Feature request: retrieve Azure Functions' secrets from Key Vault

[mmaitre314]

All our secrets are in Key Vault so we need a way for Azure Functions to retrieve them from there instead of looking them up in app settings. In function.json, connection strings could referenced using Key Vault URLs:

{
    "disabled": false,
    "bindings": [
        {
            "name": "myQueueItem",
            "queueName": "myqueue-items",
            "connection":"https://xxx.vault.azure.net:443/secrets/yyy",
            "type": "queueTrigger",
            "direction": "in"
        }
    ]
}

Connecting to Key Vault requires us to pass a client cert for app authentication, so the WEBSITE_LOAD_CERTIFICATES app setting will be needed.

[mattchenderson]

@vishramendra Paul is correct - this works on anything in App Service. This is almost always an access policy issue, so I'd encourage you to double-check that. We have identified an issue for managed identities if you have the access policy set to "application-application" (meaning you set the "authorized application" flag in the access policy configuration).

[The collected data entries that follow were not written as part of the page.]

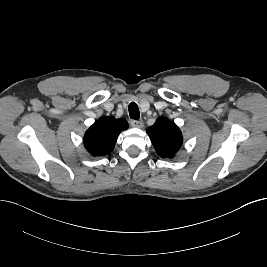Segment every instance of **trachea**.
Instances as JSON below:
<instances>
[{
    "label": "trachea",
    "mask_w": 267,
    "mask_h": 267,
    "mask_svg": "<svg viewBox=\"0 0 267 267\" xmlns=\"http://www.w3.org/2000/svg\"><path fill=\"white\" fill-rule=\"evenodd\" d=\"M129 115L131 119L138 120L140 117V112L138 105L134 102L130 103L128 106Z\"/></svg>",
    "instance_id": "trachea-1"
}]
</instances>
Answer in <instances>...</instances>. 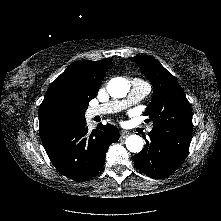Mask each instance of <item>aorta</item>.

You just need to set the access policy principal to your managed identity, and it needs to have the "Get" permission for secrets.

[dpakgithub82]

Can you some put a example of using the keyvault for Azure Function blob connection string in a bindings, where to put this code :"@Microsoft.KeyVaul" @mmaitre314 @christopheranderson @sjwaight @parad0xchild @solvingj

[vishramendra]

@mattchenderson You were right. Key Vault access policy doesn't need Application authorization as well as configure-template. My issue is resolved. Thanks to @paulbatum and you. :)

[dpakgithub82]

this option will not work in visual studio debugging: @Microsoft.KeyVault(SecretUri=https://demokeyvaultash.vault.azure.net/secrets/APIKey/8781ac7f930940bb823f2d0f9a38d62d)

[Simon-Gregory-LG]

It seems @Microsoft.KeyVault doesn't work through the new VNET integration (using delegation) why would that be? (i.e. if I integrate the appservice into a VNET, point the to the KeyVault using Service Endpoint and lock down the KeyVault to that vnet, this doesn't seem to work)

[rhythmnewt]

Any plans to make @Microsoft.KeyVault work from local.settings.json file?

[rhythmnewt]

It's been 1.5 years, any interest/update? Thanks.

[sjwaight]

Given these Key Vault references rely on Managed Identity you'd first need to solve enabling the local runtime environment to execute using Managed Identities. The same would apply to the App Configuration references you can use. I would recommend opening a new feature request if you need specific focus on this use case (note I don't work on the Product Group so I'm not speaking authoritatively here).